Notes to Unaudited Pro Forma Consolidated statement of income

(dollars in thousands, except share data)

 

Basis of Presentation

 


(A)                               We were organized as a Maryland real estate investment trust, or REIT, on December 19, 2011 as a wholly owned subsidiary of CommonWealth REIT, or CWH. On February 16, 2012, CWH contributed 30 properties (251 buildings, leasable lands and easements) to us with a total of approximately 21.4 million rentable square feet. In return, we issued to CWH: (i) 22,000,000 common shares (including 1,000 common shares initially issued to CWH on December 21, 2011 in connection with our formation); and (ii) a $400,000 demand promissory note, or the CWH Note.

 

On March 6, 2012, we priced our initial public offering, or IPO, of 8,000,000 common shares. The sale of these shares and an additional 1,200,000 of our common shares pursuant to the exercise in full of our IPO underwriters’ option to purchase additional shares closed on March 12, 2012 and we became a public company. We used the net proceeds from the IPO and borrowings under our revolving credit facility to repay in full the CWH Note.

 

The historical unaudited pro forma consolidated statement of income includes our accounts and the accounts of our consolidated subsidiaries. All intercompany transactions and balances have been eliminated.

 

Unaudited Pro Forma Consolidated Statements of Income Adjustments

 

(B)                               Represents the adjustment related to the July 2013 sale of 10,500,000 of our common shares in a public offering at a price of $28.25 per share. Interest savings is calculated assuming $283,000 of the net proceeds from the offering were used to repay amounts outstanding under our revolving credit facility. The interest rate used to calculate interest savings is the weighted average interest rate for the six months ended June 30, 2013, or 1.50%. A change in the interest rate by plus or minus 1/8 of a percent would increase or decrease, respectively, our annual interest expense savings by approximately $354.

 

(C)                               Represents the adjustment to revenues and certain operating expenses related to 7 properties (11 buildings) we acquired during 2013 for an aggregate purchase price of $384,820, excluding acquisition costs.
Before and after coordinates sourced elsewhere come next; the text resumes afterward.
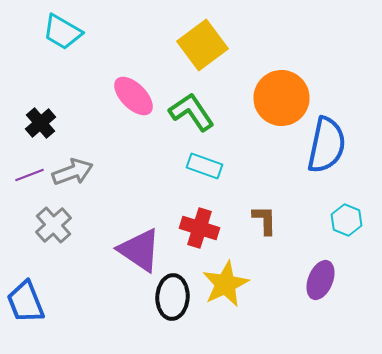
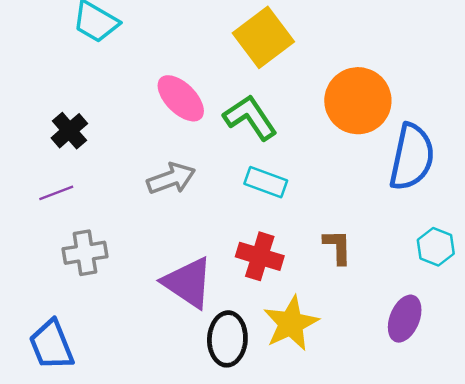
gray arrow: (72, 172) -> (171, 179), moved
gray cross: (54, 225) -> (85, 253), turned 33

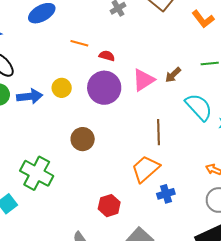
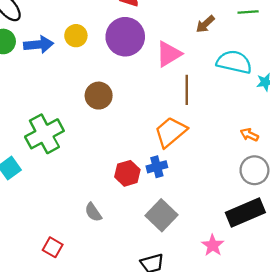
pink triangle: (143, 80) -> (169, 54), moved
cyan semicircle: (199, 107) -> (234, 62), turned -36
green cross: (37, 173) -> (44, 134), turned 32
blue cross: (166, 194) -> (157, 167), moved

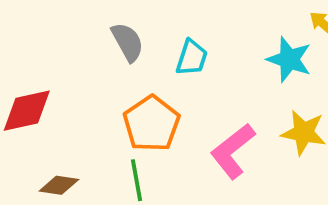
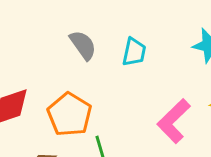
orange pentagon: (151, 124) -> (70, 114), moved

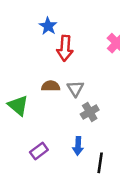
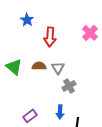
blue star: (48, 26) -> (27, 20), moved
green triangle: (18, 105) -> (14, 67), moved

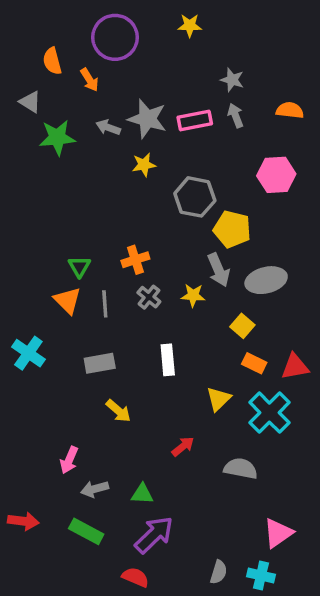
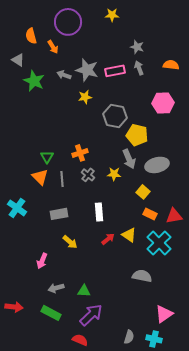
green star: (57, 138) -> (34, 81), turned 30
yellow triangle: (219, 399) -> (129, 235), turned -42
red arrow: (183, 446) -> (108, 239), moved
pink arrow: (69, 460) -> (42, 261), moved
Pro forma adjustments are based upon historical results, except that, for pro forma purposes, we have assumed that the lease with the prior owner that was signed immediately following our acquisition of our Addison, TX property was in place as of January 1, 2013.

 

(D)                               Adjusts non-cash straight line rent and non-cash amortization of above and below market leases related to the property acquisitions described in Note (C). We amortize capitalized acquired above and below market lease values as a reduction or an increase, respectively, to rental income over the remaining terms of the leases. The components of the rental income adjustment are as follows:

 

 

 

Pro Forma

 

 

 

Adjustment

 

Non-cash, straight line rent adjustments

 

$

(171

)

Non-cash, net above and below market lease amortization

 

(1,063

)

 

 

$

(1,234

)

 

(E)                                Adjusts other operating expenses related to the property acquisitions described in Note (C) based on our contractual obligations under our property management agreement with Reit Management & Research LLC, or RMR.

 

(F)                                 Adjusts depreciation and amortization expenses related to the property acquisitions described in Note (C). We depreciate our real estate investments on a straight line basis over estimated useful lives ranging up to 40 years.  We amortize the value of capitalized acquired in place leases, exclusive of the value of acquired above market and below market lease values, on a straight line basis over the terms of the associated leases.

 

(G)                               Adjustment to eliminate non-recurring acquisition related costs.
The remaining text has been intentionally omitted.